Improve Productivity by Streamlining the Weighing Process

weighing process

Weighing processes are critical to the success of many production operations. Incorrectly portioning product can lead to quality issues, safety hazards & other production problems that directly impact the bottom line.

The weighing process typically involves several steps. Depending on application, the type of data recorded can vary as well as how that information is relayed & stored.

Workspace Preparation

Weighing raw materials is a crucial step in the manufacturing process. Accurate measurements are key for quality control, but weighing can be time-consuming and error-prone. ClickUp’s Weighing Raw Materials SOP Template eliminates guesswork and improves productivity by streamlining the weighing process.

Preparing the workspace for weighing is crucial to accurate results. This includes cleaning the area and ensuring all equipment is calibrated. It is also important to have all necessary supplies on hand, such as containers, gloves, and a weighing scale. ClickUp’s Tasks feature makes it easy to create a checklist and ensure all steps are completed.

Once the weighing is complete, any residual material must be transferred into another container. Pouring is usually sufficient, but it is best to use a glassine paper or other purpose-made weighing container to minimize the amount of material that sticks to the transfer tool. If needed, distilled water can be used to dislodge stubborn residue. The resulting solution can then be poured into the next container for weighing.

Equipment Setup

The equipment setup phase involves ensuring that all the necessary components of the weighing system are in place. This includes the load cells, weight controller, auxiliary instruments and local display.

Moisture and stray electrical noise can interfere with the low-voltage weight signal sent from the load cells to the weight controller. Moisture can wick itself into the junction box and reduce capacitance between the signal lines, while radio frequency interference (RFI) and electromagnetic interference (EMI) are electrical noise that can occur from lightning strikes, portable two-way radios, large power lines, static electricity and electromechanical relays.
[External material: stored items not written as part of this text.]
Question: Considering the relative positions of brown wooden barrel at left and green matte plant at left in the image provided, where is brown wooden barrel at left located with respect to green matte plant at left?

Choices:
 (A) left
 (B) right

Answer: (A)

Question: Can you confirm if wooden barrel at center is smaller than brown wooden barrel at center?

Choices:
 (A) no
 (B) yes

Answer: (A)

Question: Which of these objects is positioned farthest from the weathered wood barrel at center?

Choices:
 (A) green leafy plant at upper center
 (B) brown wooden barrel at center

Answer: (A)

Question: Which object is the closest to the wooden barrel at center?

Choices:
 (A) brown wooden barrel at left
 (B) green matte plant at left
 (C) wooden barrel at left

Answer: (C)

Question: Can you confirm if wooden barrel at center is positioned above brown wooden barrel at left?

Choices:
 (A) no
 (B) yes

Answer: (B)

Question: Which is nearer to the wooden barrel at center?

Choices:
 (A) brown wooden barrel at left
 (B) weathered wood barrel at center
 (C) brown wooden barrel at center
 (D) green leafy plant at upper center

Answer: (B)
Keeping the weighing chamber clean can also help prevent erroneous readings. Make sure the weighing chamber doors are always closed and don’t touch the weights with your hands to avoid cross contamination. Record the weight measurements directly into your lab notebook to eliminate transcription errors. Also, use face masks and disposable gloves to avoid breath fall or hand grease from affecting the readings.
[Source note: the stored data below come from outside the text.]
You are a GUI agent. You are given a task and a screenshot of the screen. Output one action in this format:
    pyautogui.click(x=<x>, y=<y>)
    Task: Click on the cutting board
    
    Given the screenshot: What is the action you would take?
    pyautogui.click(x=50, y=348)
During the weighing phase, you need to take the time to ensure that the balance is stable. This means it needs to be positioned in a draft-free area and away from heating/cooling vents, which can cause temperature variations that can affect the reading. It’s also important to avoid touching the standard weights with your hands because grease and oils can affect their mass.

For calibration purposes, you should periodically perform reproducibility tests and linearity testing on your balance. These are simple tests to verify that the balance delivers accurate readings in different positions. A balance that consistently delivers large deviations should be sent back to the manufacturer for a factory recalibration.

In quality control applications, fast & accurate checkweighing can make or break your operations. Weighing systems like ours can be integrated into your production line to help you reduce human error & maintain safety guidelines. Data tracking capabilities can also be built into your system, allowing you to record all the details of your production, such as how many products were over or under the target weight and when the errors occurred.


Process weighing is used in a wide variety of manufacturing environments. It may involve continuously monitoring levels or inventory, discharging materials by weight or rate, blending or batching ingredients, or measuring and controlling mass flow.

For example, when weighing liquids that are volatile, it is a good idea to use a container for the sample that will prevent it from evaporating during the weighing process. It is also advisable to tare the balance before adding the liquid. Then subtract the weight of the container and record the remaining weight to obtain your measurement result.

For solids, it is a good idea to weigh the sample in a receiver that is not too large for the scale and to record weights at identical intervals to reduce the influence of moisture absorption. It is also a good idea to use an antistatic device for powdered samples. In residential Aged Care, accurate weighing of residents is critical to ensure that any medical treatment has been effective.